# Working with South Australian Hansard API

This notebook provides some examples for how to interact with the API for the proceedings of the South Australian Parliament. This API let's you retrieve parts of the proceedings by date and house, and also allows you (with more effort) to identify all speeches, questions and answers by particular members.

The first part of this notebook shows some examples of interacting with the API and the returned data.

The second part of this notebook retrieves all speeches in the current Parliamentary session (since 2022) by the current South Australian Premier and counts the words used across his speeches.

## Reference Links:

- [South Australian Government Hansard API Documentation](https://hansardsearch.parliament.sa.gov.au/docs/api/index.html)
- [South Australian Government Hansard Web Search](https://hansardsearch.parliament.sa.gov.au/search)

## Our First API Request

This first examples shows how to retrieve one of the handy pieces of information we can request from the API - a requests for the list of chambers.

This also shows an example of using the [JSON data format](https://en.wikipedia.org/wiki/JSON) returned by the API.

In [1]:
import requests

# We'll need to refer to this domain a lot, but will be changing the path at the end of 
# to work with different API 'endpoints'. This assigns a label api_url to a list of letters 
# that represent the domain (everything inside the quote ' characters).
api_url = 'https://hansardsearch.parliament.sa.gov.au'

# First request - get current chambers:
# requests.get retrieves the URL, and we save it in the variable 'response'
# Note that in python using + with strings puts them together - 'a' + 'b' = 'ab'
response = requests.get(api_url + '/api/chamber')

# print is a Python function to explicitly display output.
# response.json() parses the data returned by the API so we can manipulate it in Python.
print('Raw response:', response.json())
print()

# The raw response is a little hard to read
# But since it starts with a '[' character, we can recognise that it's a list of items
# and we can display it more nicely by looping through with a for loop.
for chamber in response.json():
    print(chamber)

# This response shows that there are six 'chambers' for the organisation of the business of the South Australian government - 
# The expecting House of Assembly and Legislative Council, and four extra 'chambers' relating to estimates committees.
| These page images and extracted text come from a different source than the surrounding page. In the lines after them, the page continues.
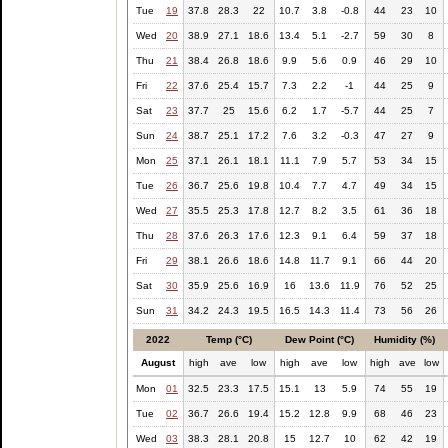
Tue
19
37.8
28.3
22
10.7
3.8
-0.8
44
23
10
Wed
20
38.9
27.1
18.6
13.4
5.1
-2.7
59
30
8
Thu
21
38.4
26.8
18.6
9.9
5.6
0.9
46
29
10
Fri
22
37.6
25.4
15.7
7.3
2.2
-1
44
25
9
Sat
23
37.7
25
15.6
6.2
1.7
-5.7
44
25
7
Sun
24
38.7
25.1
17.2
7.6
3.2
-0.3
47
27
9
Mon
25
37.1
26.1
18.1
11.1
7.9
5.7
53
34
15
Tue
26
36.7
25.6
19.8
10.4
7.7
4.7
49
34
15
Wed
27
35.5
25.3
17.8
12.7
8.2
3.5
61
36
18
Thu
28
37.6
26.3
17.6
12.3
9.1
6.4
59
37
18
Fri
29
38.1
26.6
18.6
14.8
11.7
9.1
66
44
20
Sat
30
35.9
25.6
16.9
16
13.6
11.9
76
52
25
Sun
31
34.2
24.3
19.5
16.5
14.3
11.4
73
56
26
2022
Temp (°C)
Dew Point (°C)
Humidity (%)
August
high
ave
low
high
ave
low
high
ave
low
Mon
01
32.5
23.3
17.5
15.1
13
5.9
74
55
19
Tue
02
36.7
26.6
19.4
15.2
12.8
9.9
68
46
23
Wed
03
38.3
28.1
20.8
15
12.7
10
62
42
19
Raw response: [{'id': '2310c894d85048eb8051105ca3d348a8', 'name': 'Legislative Council'}, {'id': '8758cca8bb634275820b3047e39bfe8b', 'name': 'Estimates Committee A - Answers to Questions'}, {'id': 'c2ff907f907046a8bb61467a5e2ccc9f', 'name': 'Estimates Committee B'}, {'id': 'd35e3c30ea624513990bacfe6654dfbe', 'name': 'Estimates Committee B - Answers to Questions'}, {'id': 'b2669775c14346e7b73e1eaa25470874', 'name': 'Estimates Committee A'}, {'id': 'd6d71d2191444d70be863757822ef005', 'name': 'House of Assembly'}]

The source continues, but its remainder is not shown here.